Pictures are to be left out, and every entry repeated exactly.

───── Source material ─────

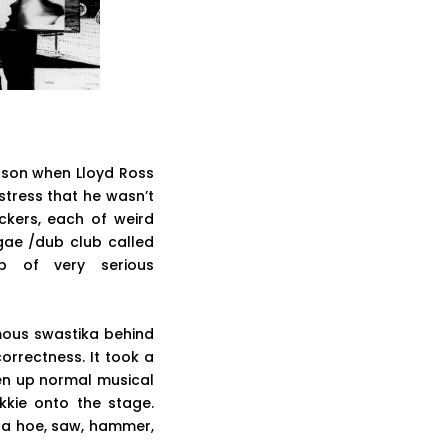
ason when Lloyd Ross
stress that he wasn’t
ackers, each of weird
ggae /dub club called
 of very serious
ous swastika behind
correctness. It took a
ven up normal musical
kkie onto the stage.
 a hoe, saw, hammer,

─────

Reply to the exercise
ason when Lloyd Ross
stress that he wasn’t
ackers, each of weird
ggae /dub club called
 of very serious
ous swastika behind
correctness. It took a
ven up normal musical
kkie onto the stage.
 a hoe, saw, hammer,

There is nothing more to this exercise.